▶ EXERCISE
Tally up the lines below containing the string "VNSNY", then write the number alone.

▶ DATA SUPPLIED

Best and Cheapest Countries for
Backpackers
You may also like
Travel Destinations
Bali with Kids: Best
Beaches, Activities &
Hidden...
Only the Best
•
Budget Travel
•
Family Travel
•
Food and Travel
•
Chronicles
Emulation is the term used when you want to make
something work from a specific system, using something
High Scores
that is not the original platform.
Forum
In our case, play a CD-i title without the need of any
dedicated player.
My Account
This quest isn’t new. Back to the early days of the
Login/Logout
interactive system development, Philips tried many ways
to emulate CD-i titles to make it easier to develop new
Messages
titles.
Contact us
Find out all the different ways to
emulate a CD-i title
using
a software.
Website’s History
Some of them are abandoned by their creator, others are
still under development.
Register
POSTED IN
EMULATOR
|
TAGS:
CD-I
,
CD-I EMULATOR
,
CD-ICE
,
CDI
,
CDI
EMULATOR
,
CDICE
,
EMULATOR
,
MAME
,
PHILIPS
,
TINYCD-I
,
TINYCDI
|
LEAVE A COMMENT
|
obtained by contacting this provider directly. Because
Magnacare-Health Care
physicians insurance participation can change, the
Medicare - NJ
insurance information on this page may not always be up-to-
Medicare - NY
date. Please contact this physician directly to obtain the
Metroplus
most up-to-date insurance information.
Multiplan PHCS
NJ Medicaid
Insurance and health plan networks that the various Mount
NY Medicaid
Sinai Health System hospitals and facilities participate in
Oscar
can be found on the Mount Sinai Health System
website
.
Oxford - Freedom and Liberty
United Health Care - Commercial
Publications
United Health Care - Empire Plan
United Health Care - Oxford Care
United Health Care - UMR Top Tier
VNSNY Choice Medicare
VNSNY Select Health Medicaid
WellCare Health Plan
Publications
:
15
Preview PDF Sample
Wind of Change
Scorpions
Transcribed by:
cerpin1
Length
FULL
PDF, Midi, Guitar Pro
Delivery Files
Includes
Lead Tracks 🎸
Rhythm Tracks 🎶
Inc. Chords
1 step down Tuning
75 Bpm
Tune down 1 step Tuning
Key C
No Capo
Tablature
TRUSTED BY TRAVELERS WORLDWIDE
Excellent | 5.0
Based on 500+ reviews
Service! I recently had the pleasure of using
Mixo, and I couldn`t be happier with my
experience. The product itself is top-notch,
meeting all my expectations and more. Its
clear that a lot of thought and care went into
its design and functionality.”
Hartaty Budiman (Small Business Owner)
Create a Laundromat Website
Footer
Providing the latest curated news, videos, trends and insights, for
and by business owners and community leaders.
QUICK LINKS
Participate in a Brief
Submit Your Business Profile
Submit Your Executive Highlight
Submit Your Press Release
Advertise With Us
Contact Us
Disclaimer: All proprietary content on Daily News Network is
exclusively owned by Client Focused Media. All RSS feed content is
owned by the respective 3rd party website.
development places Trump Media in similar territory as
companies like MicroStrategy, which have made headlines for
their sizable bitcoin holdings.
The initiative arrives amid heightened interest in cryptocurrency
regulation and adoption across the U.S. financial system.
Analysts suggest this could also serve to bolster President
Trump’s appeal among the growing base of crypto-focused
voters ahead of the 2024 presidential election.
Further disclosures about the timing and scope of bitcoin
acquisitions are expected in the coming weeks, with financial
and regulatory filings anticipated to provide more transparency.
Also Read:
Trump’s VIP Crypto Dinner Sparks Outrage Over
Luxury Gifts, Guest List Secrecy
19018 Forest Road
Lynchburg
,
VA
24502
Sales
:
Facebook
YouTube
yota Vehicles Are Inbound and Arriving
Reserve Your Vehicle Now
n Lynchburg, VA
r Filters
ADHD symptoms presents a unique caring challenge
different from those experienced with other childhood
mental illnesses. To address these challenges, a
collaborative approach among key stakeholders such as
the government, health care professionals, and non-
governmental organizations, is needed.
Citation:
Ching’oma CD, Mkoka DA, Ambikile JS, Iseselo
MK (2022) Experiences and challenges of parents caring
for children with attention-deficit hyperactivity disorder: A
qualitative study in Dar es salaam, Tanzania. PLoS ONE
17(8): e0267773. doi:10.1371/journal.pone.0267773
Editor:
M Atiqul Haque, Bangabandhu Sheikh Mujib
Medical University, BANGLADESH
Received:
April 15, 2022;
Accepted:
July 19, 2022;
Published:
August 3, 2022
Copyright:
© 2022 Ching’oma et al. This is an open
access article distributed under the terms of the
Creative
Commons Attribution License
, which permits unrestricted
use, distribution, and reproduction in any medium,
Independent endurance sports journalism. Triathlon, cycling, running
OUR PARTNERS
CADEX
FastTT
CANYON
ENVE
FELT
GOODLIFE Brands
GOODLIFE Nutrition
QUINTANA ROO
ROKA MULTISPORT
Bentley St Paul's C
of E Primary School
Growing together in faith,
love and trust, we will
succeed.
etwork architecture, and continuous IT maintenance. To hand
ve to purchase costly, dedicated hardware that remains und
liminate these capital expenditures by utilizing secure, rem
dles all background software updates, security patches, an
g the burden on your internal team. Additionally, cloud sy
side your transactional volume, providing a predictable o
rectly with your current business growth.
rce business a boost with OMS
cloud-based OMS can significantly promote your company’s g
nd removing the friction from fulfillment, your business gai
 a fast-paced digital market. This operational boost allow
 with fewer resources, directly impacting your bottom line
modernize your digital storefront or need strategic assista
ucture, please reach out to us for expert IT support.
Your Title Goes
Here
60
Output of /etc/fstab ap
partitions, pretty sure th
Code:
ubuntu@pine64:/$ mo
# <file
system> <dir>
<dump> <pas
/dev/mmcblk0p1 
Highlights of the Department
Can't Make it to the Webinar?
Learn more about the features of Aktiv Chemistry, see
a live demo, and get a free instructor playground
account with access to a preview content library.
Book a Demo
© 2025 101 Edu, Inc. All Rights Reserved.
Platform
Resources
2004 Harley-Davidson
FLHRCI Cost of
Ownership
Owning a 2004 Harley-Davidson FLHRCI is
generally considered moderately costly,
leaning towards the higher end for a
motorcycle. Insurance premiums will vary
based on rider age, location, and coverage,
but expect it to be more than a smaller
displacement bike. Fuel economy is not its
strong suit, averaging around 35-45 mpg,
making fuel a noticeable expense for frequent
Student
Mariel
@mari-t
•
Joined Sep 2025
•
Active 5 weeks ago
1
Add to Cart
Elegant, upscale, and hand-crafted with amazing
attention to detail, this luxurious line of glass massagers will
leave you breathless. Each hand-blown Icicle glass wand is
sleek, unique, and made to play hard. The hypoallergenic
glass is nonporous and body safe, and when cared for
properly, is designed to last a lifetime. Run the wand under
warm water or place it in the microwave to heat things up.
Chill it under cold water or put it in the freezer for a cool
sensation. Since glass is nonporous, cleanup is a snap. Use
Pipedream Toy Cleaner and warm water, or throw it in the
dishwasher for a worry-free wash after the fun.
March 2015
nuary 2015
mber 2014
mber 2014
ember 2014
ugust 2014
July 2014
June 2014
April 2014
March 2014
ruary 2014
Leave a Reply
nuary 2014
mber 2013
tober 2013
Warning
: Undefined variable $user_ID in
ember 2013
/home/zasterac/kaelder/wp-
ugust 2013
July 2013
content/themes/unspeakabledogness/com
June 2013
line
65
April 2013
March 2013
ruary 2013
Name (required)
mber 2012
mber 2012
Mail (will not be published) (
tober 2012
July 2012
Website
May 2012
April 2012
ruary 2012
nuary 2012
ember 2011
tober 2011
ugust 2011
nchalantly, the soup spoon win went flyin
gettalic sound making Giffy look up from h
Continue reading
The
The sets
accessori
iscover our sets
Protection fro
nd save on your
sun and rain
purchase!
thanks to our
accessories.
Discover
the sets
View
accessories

▶ TASK RESPONSE
2